Extract the records in full, leaving every picture out.

Start of RECORDS SHOWN

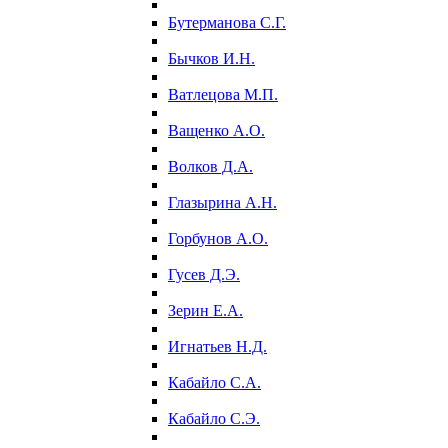
Бутерманова С.Г.
Бычков И.Н.
Ватлецова М.П.
Ващенко А.О.
Волков Д.А.
Глазырина А.Н.
Горбунов А.О.
Гусев Д.Э.
Зерин Е.А.
Игнатьев Н.Д.
Кабайло С.А.
Кабайло С.Э.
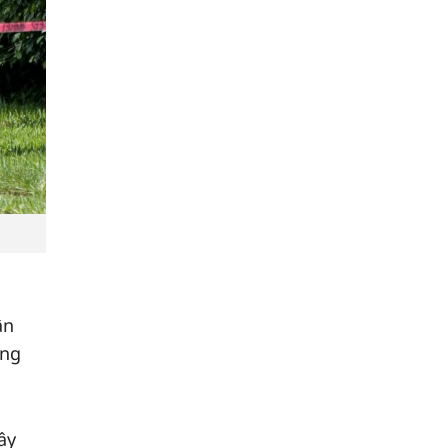
ân
ếng
ây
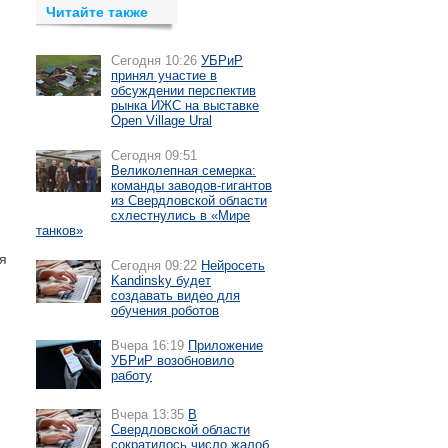
Читайте также
Сегодня 10:26
УБРиР
принял участие в
обсуждении перспектив
рынка ИЖС на выставке
Open Village Ural
Сегодня 09:51
Великолепная семерка:
команды заводов-гигантов
из Свердловской области
схлестнулись в «Мире
танков»
я
Сегодня 09:22
Нейросеть
Kandinsky будет
создавать видео для
обучения роботов
Вчера 16:19
Приложение
УБРиР возобновило
работу
Вчера 13:35
В
Свердловской области
сократилось число жалоб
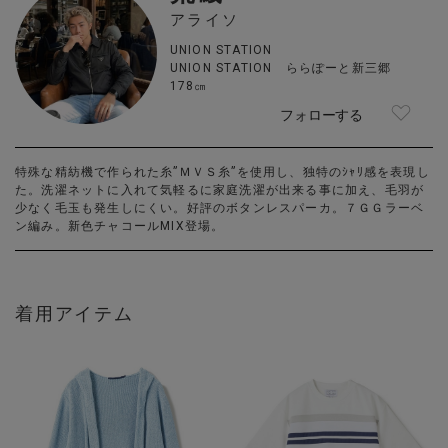
アライソ
UNION STATION
UNION STATION ららぽーと新三郷
178㎝
フォローする
特殊な精紡機で作られた糸”ＭＶＳ糸”を使用し、独特のｼｬﾘ感を表現し
た。洗濯ネットに入れて気軽るに家庭洗濯が出来る事に加え、毛羽が
少なく毛玉も発生しにくい。好評のボタンレスパーカ。７ＧＧラーベ
ン編み。新色チャコールMIX登場。
着用アイテム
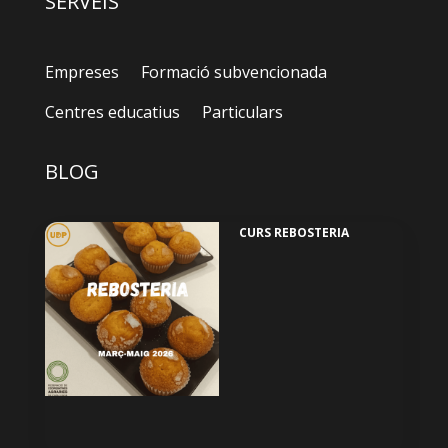
SERVEIS
Empreses
Formació subvencionada
Centres educatius
Particulars
BLOG
CURS REBOSTERIA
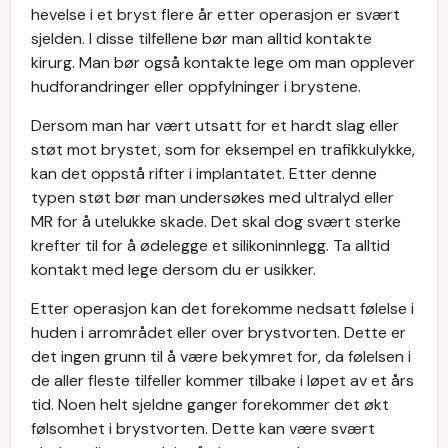
hevelse i et bryst flere år etter operasjon er svært
sjelden. I disse tilfellene bør man alltid kontakte
kirurg. Man bør også kontakte lege om man opplever
hudforandringer eller oppfylninger i brystene.
Dersom man har vært utsatt for et hardt slag eller
støt mot brystet, som for eksempel en trafikkulykke,
kan det oppstå rifter i implantatet. Etter denne
typen støt bør man undersøkes med ultralyd eller
MR for å utelukke skade. Det skal dog svært sterke
krefter til for å ødelegge et silikoninnlegg. Ta alltid
kontakt med lege dersom du er usikker.
Etter operasjon kan det forekomme nedsatt følelse i
huden i arrområdet eller over brystvorten. Dette er
det ingen grunn til å være bekymret for, da følelsen i
de aller fleste tilfeller kommer tilbake i løpet av et års
tid. Noen helt sjeldne ganger forekommer det økt
følsomhet i brystvorten. Dette kan være svært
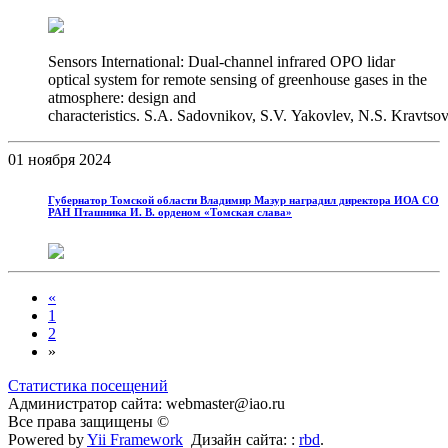
Sensors International: Dual-channel infrared OPO lidar
optical system for remote sensing of greenhouse gases in the
atmosphere: design and
characteristics. S.A. Sadovnikov, S.V. Yakovlev, N.S. Kravts
01 ноября 2024
Губернатор Томской области Владимир Мазур наградил директора ИОА СО
РАН Пташника И. В. орденом «Томская слава»
«
1
2
»
Статистика посещений
Администратор сайта: webmaster@iao.ru
Все права защищены ©
Powered by
Yii Framework
Дизайн сайта: :
rbd
.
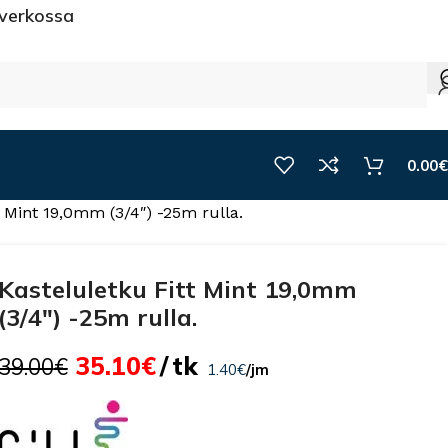
 verkossa
0.00
€
t Mint 19,0mm (3/4″) -25m rulla.
Kasteluletku Fitt Mint 19,0mm
(3/4″) -25m rulla.
35.10
€
tk
39.00
€
1.40
€
/jm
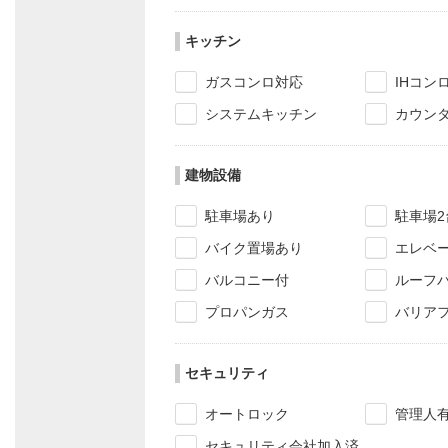
キッチン
ガスコンロ対応
IHコン
システムキッチン
カウン
建物設備
駐車場あり
駐車場2
バイク置場あり
エレベ
バルコニー付
ルーフ
プロパンガス
バリア
セキュリティ
オートロック
管理人
セキュリティ会社加入済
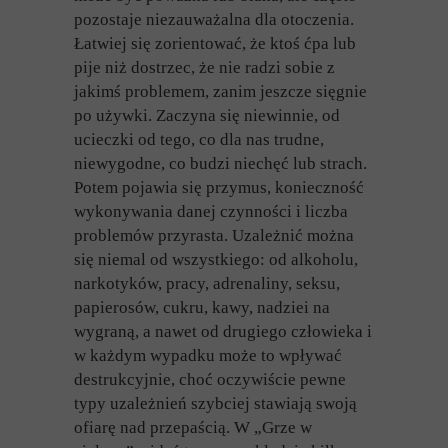
pozostaje niezauważalna dla otoczenia.
Łatwiej się zorientować, że ktoś ćpa lub
pije niż dostrzec, że nie radzi sobie z
jakimś problemem, zanim jeszcze sięgnie
po używki. Zaczyna się niewinnie, od
ucieczki od tego, co dla nas trudne,
niewygodne, co budzi niechęć lub strach.
Potem pojawia się przymus, konieczność
wykonywania danej czynności i liczba
problemów przyrasta. Uzależnić można
się niemal od wszystkiego: od alkoholu,
narkotyków, pracy, adrenaliny, seksu,
papierosów, cukru, kawy, nadziei na
wygraną, a nawet od drugiego człowieka i
w każdym wypadku może to wpływać
destrukcyjnie, choć oczywiście pewne
typy uzależnień szybciej stawiają swoją
ofiarę nad przepaścią. W „Grze w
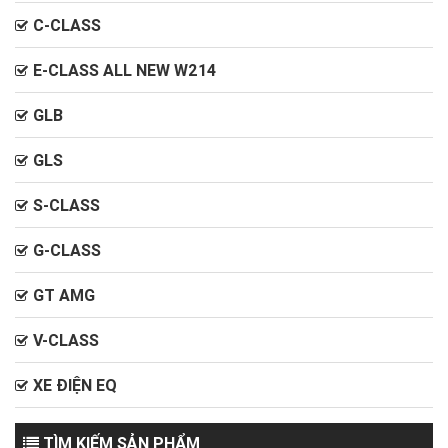
C-CLASS
E-CLASS ALL NEW W214
GLB
GLS
S-CLASS
G-CLASS
GT AMG
V-CLASS
XE ĐIỆN EQ
TÌM KIẾM SẢN PHẨM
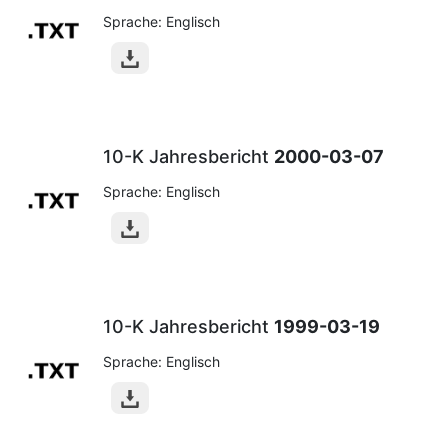
Sprache: Englisch
10-K Jahresbericht
2000-03-07
Sprache: Englisch
10-K Jahresbericht
1999-03-19
Sprache: Englisch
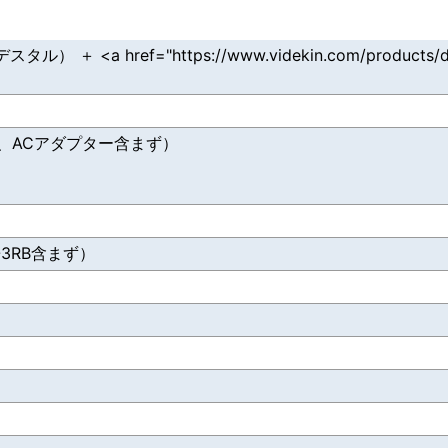
 ＋ <a href="https://www.videkin.com/products/de
ー、ACアダプター含まず）
g
L-3RB含まず）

End of RECORDS SHOWN

### COMPLETED EXERCISE
Бутерманова С.Г.
Бычков И.Н.
Ватлецова М.П.
Ващенко А.О.
Волков Д.А.
Глазырина А.Н.
Горбунов А.О.
Гусев Д.Э.
Зерин Е.А.
Игнатьев Н.Д.
Кабайло С.А.
Кабайло С.Э.
ân
ếng
ây
Читайте также
Сегодня 10:26
УБРиР
принял участие в
обсуждении перспектив
рынка ИЖС на выставке
Open Village Ural
Сегодня 09:51
Великолепная семерка:
команды заводов-гигантов
из Свердловской области
схлестнулись в «Мире
танков»
я
Сегодня 09:22
Нейросеть
Kandinsky будет
создавать видео для
обучения роботов
Вчера 16:19
Приложение
УБРиР возобновило
работу
Вчера 13:35
В
Свердловской области
сократилось число жалоб
アライソ
UNION STATION
UNION STATION ららぽーと新三郷
178㎝
フォローする
特殊な精紡機で作られた糸”ＭＶＳ糸”を使用し、独特のｼｬﾘ感を表現し
た。洗濯ネットに入れて気軽るに家庭洗濯が出来る事に加え、毛羽が
少なく毛玉も発生しにくい。好評のボタンレスパーカ。７ＧＧラーベ
ン編み。新色チャコールMIX登場。
着用アイテム
SERVEIS
Empreses
Formació subvencionada
Centres educatius
Particulars
BLOG
CURS REBOSTERIA
hevelse i et bryst flere år etter operasjon er svært
sjelden. I disse tilfellene bør man alltid kontakte
kirurg. Man bør også kontakte lege om man opplever
hudforandringer eller oppfylninger i brystene.
Dersom man har vært utsatt for et hardt slag eller
støt mot brystet, som for eksempel en trafikkulykke,
kan det oppstå rifter i implantatet. Etter denne
typen støt bør man undersøkes med ultralyd eller
MR for å utelukke skade. Det skal dog svært sterke
krefter til for å ødelegge et silikoninnlegg. Ta alltid
kontakt med lege dersom du er usikker.
Etter operasjon kan det forekomme nedsatt følelse i
huden i arrområdet eller over brystvorten. Dette er
det ingen grunn til å være bekymret for, da følelsen i
de aller fleste tilfeller kommer tilbake i løpet av et års
tid. Noen helt sjeldne ganger forekommer det økt
følsomhet i brystvorten. Dette kan være svært
Sensors International: Dual-channel infrared OPO lidar
optical system for remote sensing of greenhouse gases in the
atmosphere: design and
characteristics. S.A. Sadovnikov, S.V. Yakovlev, N.S. Kravts
01 ноября 2024
Губернатор Томской области Владимир Мазур наградил директора ИОА СО
РАН Пташника И. В. орденом «Томская слава»
«
1
2
»
Статистика посещений
Администратор сайта: webmaster@iao.ru
Все права защищены ©
Powered by
Yii Framework
Дизайн сайта: :
rbd
.
 verkossa
0.00
€
t Mint 19,0mm (3/4″) -25m rulla.
Kasteluletku Fitt Mint 19,0mm
(3/4″) -25m rulla.
35.10
€
tk
39.00
€
1.40
€
/jm
キッチン
ガスコンロ対応
IHコン
システムキッチン
カウン
建物設備
駐車場あり
駐車場2
バイク置場あり
エレベ
バルコニー付
ルーフ
プロパンガス
バリア
セキュリティ
オートロック
管理人
セキュリティ会社加入済
pozostaje niezauważalna dla otoczenia.
Łatwiej się zorientować, że ktoś ćpa lub
pije niż dostrzec, że nie radzi sobie z
jakimś problemem, zanim jeszcze sięgnie
po używki. Zaczyna się niewinnie, od
ucieczki od tego, co dla nas trudne,
niewygodne, co budzi niechęć lub strach.
Potem pojawia się przymus, konieczność
wykonywania danej czynności i liczba
problemów przyrasta. Uzależnić można
się niemal od wszystkiego: od alkoholu,
narkotyków, pracy, adrenaliny, seksu,
papierosów, cukru, kawy, nadziei na
wygraną, a nawet od drugiego człowieka i
w każdym wypadku może to wpływać
destrukcyjnie, choć oczywiście pewne
typy uzależnień szybciej stawiają swoją
ofiarę nad przepaścią. W „Grze w
C-CLASS
E-CLASS ALL NEW W214
GLB
GLS
S-CLASS
G-CLASS
GT AMG
V-CLASS
XE ĐIỆN EQ
TÌM KIẾM SẢN PHẨM
Sprache: Englisch
10-K Jahresbericht
2000-03-07
Sprache: Englisch
10-K Jahresbericht
1999-03-19
Sprache: Englisch
 ＋ <a href="https://www.videkin.com/products/de
ー、ACアダプター含まず）
g
L-3RB含まず）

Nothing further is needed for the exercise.